Kuningan,-Pemerintah Kabupaten Kuningan terus mendorong transformasi digital hingga ke tingkat paling bawah, yaitu pemerintahan desa. Melalui Dinas Komunikasi dan Informatika (Diskominfo), seluruh Kepala Desa se-Kabupaten Kuningan kini dibekali kemampuan dan akses Sertifikat Elektronik serta Tanda Tangan Elektronik (TTE) untuk mempercepat dan mengamankan administrasi pemerintahan.
Kegiatan Sosialisasi dan Bimbingan Teknis Penerbitan Sertifikat Elektronik/Tanda Tangan Elektronik serta Aplikasi BeSign berlangsung selama dua hari, 15–16 September 2026, di Wisma Koperasi Permata Kuningan, diikuti oleh para Kepala Desa se-Kabupaten Kuningan.
Kepala Diskominfo Kabupaten Kuningan, Drs. H. Ucu Suryana, M.Si., menegaskan penerapan tanda tangan elektronik bukan sekadar pelengkap, melainkan fondasi tata kelola pemerintahan masa depan.
“Transformasi digital tidak hanya dilakukan di tingkat kabupaten, tetapi juga harus sampai ke pemerintahan desa. Pemanfaatan sertifikat elektronik dan tanda tangan elektronik diharapkan membuat proses administrasi menjadi lebih cepat, efisien, sekaligus tetap menjaga aspek keamanan,” ujar Ucu.

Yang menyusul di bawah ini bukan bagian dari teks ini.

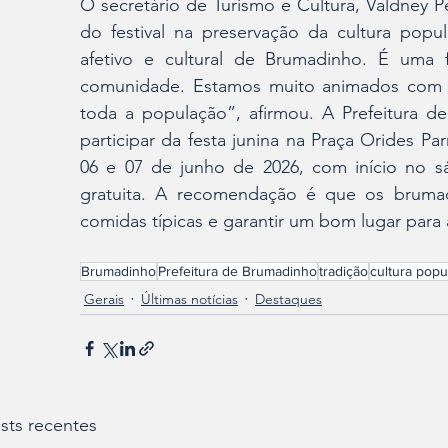
O secretário de Turismo e Cultura, Valdney Pe
do festival na preservação da cultura popu
afetivo e cultural de Brumadinho. É uma 
comunidade. Estamos muito animados com 
toda a população”, afirmou. A Prefeitura d
participar da festa junina na Praça Orides Par
06 e 07 de junho de 2026, com início no s
gratuita. A recomendação é que os brumad
comidas típicas e garantir um bom lugar para a
Brumadinho
Prefeitura de Brumadinho
tradição
cultura popu
Gerais
Últimas notícias
Destaques
sts recentes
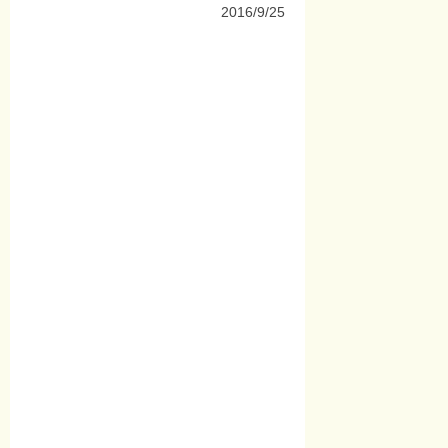
2016/9/25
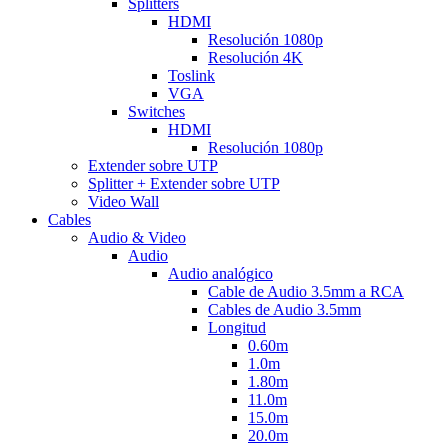
Splitters
HDMI
Resolución 1080p
Resolución 4K
Toslink
VGA
Switches
HDMI
Resolución 1080p
Extender sobre UTP
Splitter + Extender sobre UTP
Video Wall
Cables
Audio & Video
Audio
Audio analógico
Cable de Audio 3.5mm a RCA
Cables de Audio 3.5mm
Longitud
0.60m
1.0m
1.80m
11.0m
15.0m
20.0m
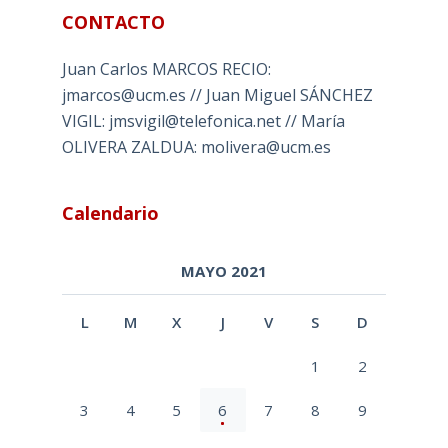
CONTACTO
Juan Carlos MARCOS RECIO:
jmarcos@ucm.es // Juan Miguel SÁNCHEZ
VIGIL: jmsvigil@telefonica.net // María
OLIVERA ZALDUA: molivera@ucm.es
Calendario
MAYO 2021
L
M
X
J
V
S
D
1
2
3
4
5
6
7
8
9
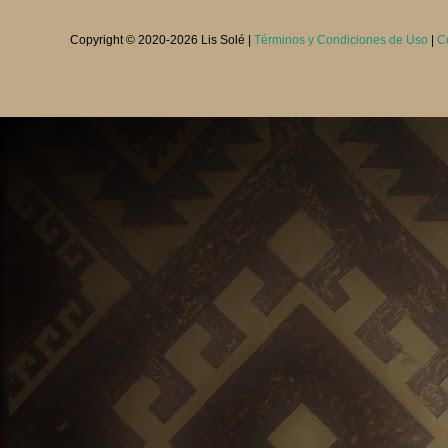
Copyright © 2020-
2026 Lis Solé |
Términos y Condiciones de Uso
|
C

Dengan sistem ini, dokumen pemerintahan dapat diproses secara penuh secara digital tanpa bergantung pada pengelolaan manual. Hal ini diharapkan meningkatkan efektivitas pelayanan kepada masyarakat.
Sementara Kepala Bidang Persandian dan Statistik Diskominfo Kuningan, Hj. Nia Kurniasih, S.Sos., M.Si., menjelaskan peserta dibimbing secara bertahap mulai dari pendaftaran akun, pengisian data, verifikasi, swafoto, hingga pengaturan kata sandi keamanan (passphrase) melalui Balai Sertifikasi Elektronik (BSrE).
“Keamanan harus menjadi perhatian bersama. Passphrase adalah kunci utama pengamanan sertifikat, sehingga wajib dijaga kerahasiaannya dan tidak boleh dibagikan kepada pihak lain,” tegas Nia.
Selain sertifikat elektronik, para Kepala Desa juga dilatih menggunakan aplikasi BeSign untuk melakukan penandatanganan dokumen secara langsung dari perangkat masing-masing.
“Harapannya, setelah ini para Kepala Desa tidak hanya paham cara mengurusnya, tetapi mampu menerapkannya dalam administrasi sehari-hari. Pelayanan kepada warga menjadi lebih cepat dan dapat dipertanggungjawabkan secara sah,” Pungkasnya.